8. Liquidity planning. You have now been requested to calculate WestWood’s free cash flow
(FCF) for the current and future years. The following information is relevant:
• Depreciation is to be calculated at 15 per cent of administrative expenses.
• Dividends are calculated at 20 per cent of after tax profits.
• Capital expenditure (i.e. investment) in the current year is nil. Hint: it is only the annual
increase in investment expenditure which is relevant in calculating each year’s free cash flow.
Do you think WestWood will have any difficulty in financing its investments and operations
over the planning term? Comment on your findings. For convenience and presentation round
your calculations to the nearest £000.
WESTWOOD FORECAST
LEISURE
YEAR CURRENT 1 2 3
YEAR
TURNOVER 2,562,000 3,074,000 3,689,000 4,427,000
DEPRECIATION 65,700 88,800 119,700 161,000
CAPITAL 0 358,000 393,000 216,000
EXPENDITURE
INTEREST 34,000 70,000 109,000 109,000
PAYABLE
TAXATION 211,000 224,000 233,000 250,000
DIVIDENDS 94,000 99,600 104,000 112,200
2,288,700 2,411,200 2,969,700 3,902,350

Liquidity reflects a financial institution’s ability to fund assets and meet financial
obligations. Liquidity is essential in all banks to meet customer withdrawals, compensate for
balance sheet fluctuations, and provide funds for growth. Funds management involves estimating
liquidity requirements and meeting those needs in a cost-effective way.
Based on findings, Westwood will have any difficult in financing its investments and
operation over the planning term. It is shown in the second table that the investment is lower than
the first one.
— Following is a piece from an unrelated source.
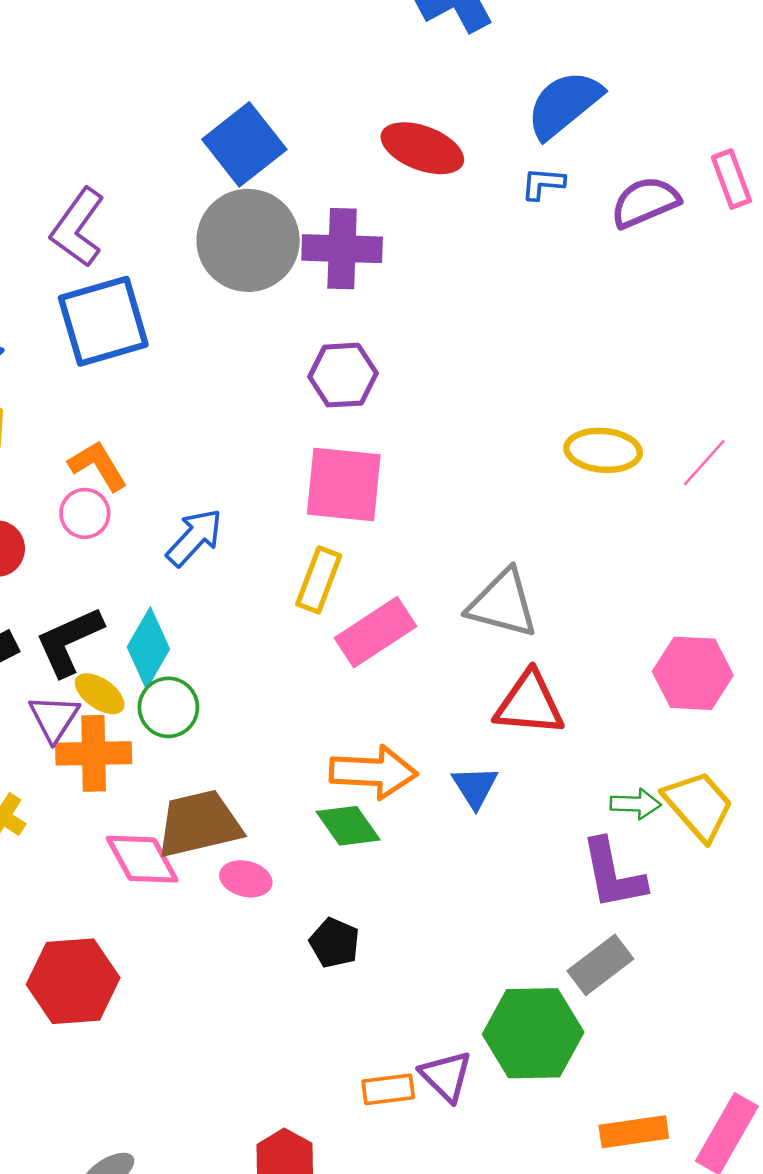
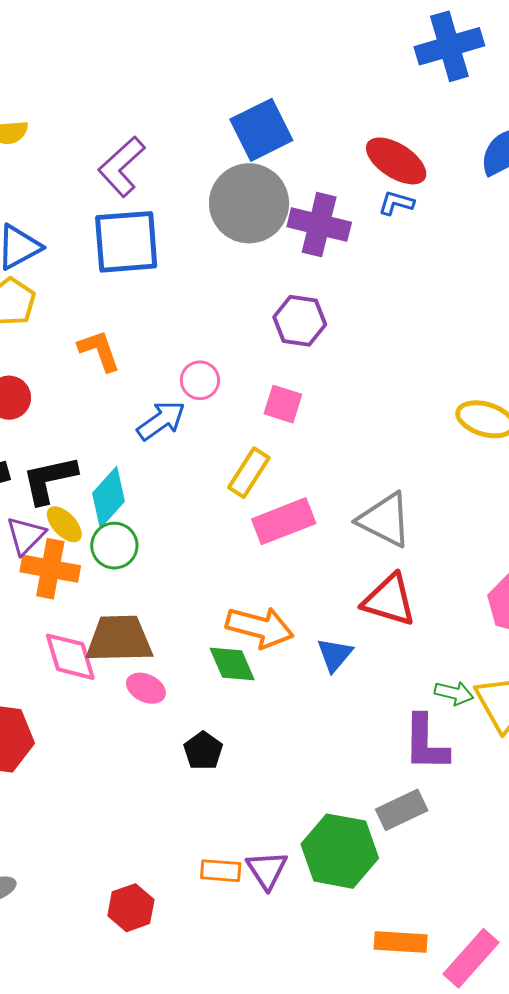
blue L-shape: (543, 183) -> (396, 203), moved
pink square: (344, 485) -> (283, 404), size x0.6
pink circle: (85, 513) -> (200, 380), moved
There are many ways management can mitigate liquidity risk and maintain the
institution’s current and future liquidity positions within the risk tolerance targets established by
the board. For managing routine and stressed liquidity needs, institutions typically establish
diversified funding sources and maintain a cushion of high-quality liquid assets. For example,
diversified funding sources can reduce risks associated with funding concentrations, banks
generally benefit from considering the correlations between sources of funds and market
conditions and having available a variety of short-, medium-, and long - term funding sources.